There is also an expectation that equities, which currently remain entirely confined to the traditional world, will be brought within the scope of eWpG in 2024. The Financing for the Future Act (Zukunftsfinanzierungsgesetz), whose purpose is to increase the attractiveness of Germany as a capital market, rests on the supposition that digitisation is crucial to the achievement of that objective. It will free companies to issue shares on to blockchain networks, instead of in certificated form, in the same way as the eWpG has made it possible to issue bonds and funds on to blockchain networks.
The benefits of eWpG lies primarily in the issuance function – and in Germany equities are a modest part of the capital market (which is why the Financing for the Future Act aims to recruit start-ups and small to medium sized companies (SMEs) as issuers and to incentivise equity ownership with tax breaks).
But bringing equities within the scope of the eWpG alongside debt and funds makes obvious sense. If issuers and investors can interact with a unified digital assets platform across equity as well as debt and funds, they are more likely to use it. Lower cost and complexity should also accelerate the transition from digitised securities to “crypto securities.”

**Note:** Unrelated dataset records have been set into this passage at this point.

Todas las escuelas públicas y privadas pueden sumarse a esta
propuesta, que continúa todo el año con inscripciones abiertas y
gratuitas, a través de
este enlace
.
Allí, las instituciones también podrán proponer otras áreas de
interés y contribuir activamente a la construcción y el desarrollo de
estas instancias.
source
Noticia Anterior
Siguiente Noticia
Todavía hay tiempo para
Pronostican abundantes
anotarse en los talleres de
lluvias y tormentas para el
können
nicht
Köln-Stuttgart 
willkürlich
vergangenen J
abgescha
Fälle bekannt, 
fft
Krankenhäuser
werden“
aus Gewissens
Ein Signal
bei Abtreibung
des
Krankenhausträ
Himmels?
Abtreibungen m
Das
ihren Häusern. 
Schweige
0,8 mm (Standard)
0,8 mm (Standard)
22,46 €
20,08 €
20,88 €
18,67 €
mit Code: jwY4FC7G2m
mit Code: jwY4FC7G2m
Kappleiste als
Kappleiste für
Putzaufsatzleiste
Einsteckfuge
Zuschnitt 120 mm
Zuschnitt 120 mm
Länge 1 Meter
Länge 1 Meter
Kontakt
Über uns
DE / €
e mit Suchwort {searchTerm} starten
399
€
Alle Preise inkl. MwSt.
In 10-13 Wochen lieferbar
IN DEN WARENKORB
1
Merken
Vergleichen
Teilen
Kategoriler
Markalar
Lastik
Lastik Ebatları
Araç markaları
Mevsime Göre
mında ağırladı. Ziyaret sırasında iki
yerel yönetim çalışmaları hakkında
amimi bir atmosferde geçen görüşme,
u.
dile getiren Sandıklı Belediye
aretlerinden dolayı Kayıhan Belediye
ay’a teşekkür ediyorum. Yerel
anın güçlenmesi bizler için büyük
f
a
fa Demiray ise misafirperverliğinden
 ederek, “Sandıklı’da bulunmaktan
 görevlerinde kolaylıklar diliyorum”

There remain two major hurdles to that transition. The first is that “crypto securities” are presently downloaded by the registrar to the issuer into a variety of blockchain protocols and blockchain networks, some of which are public and some of which are private. Clearly, if volumes grow, and especially if secondary market trading commenced, interoperability will become a serious problem. At this point a handful of firms dominate the registration process but a lot of major banks are looking at developing registration services, so fragmentation is a possibility. Either way, the industry or BaFin will need to resolve the inter-operability challenge if the business is to scale.
Secondly, “crypto securities” dispense with the need to issue securities into a CSD. Instead, the registrar manages an on-chain register of tokens in issue, and of holders of them. However, issuance into a CSD remains a requirement for admission to listing on a trading venue within the meaning of the Markets in Financial Instruments Directive (MiFID), the principal piece of EU law governing the securities markets.
This means “crypto securities” cannot trade on regulated exchanges, multilateral trading facilities (MTFs) or organised trading facilities (OTFs), which in turn means equity issuers - and especially those with large, frequently traded market capitalisations - will be deterred from issuing “crypto securities.” Corporate bonds, by contrast, remain relatively illiquid anyway, and already trade OTC rather than in highly regulated markets.
(1) Press release, Metzler issues first DLT-based fund shares under cryptoFAV with Cashlink and fundsonchain, 5 September 2023.
(3) The value of issues is not disclosed by BaFin, so this number is an estimate made by a market participant.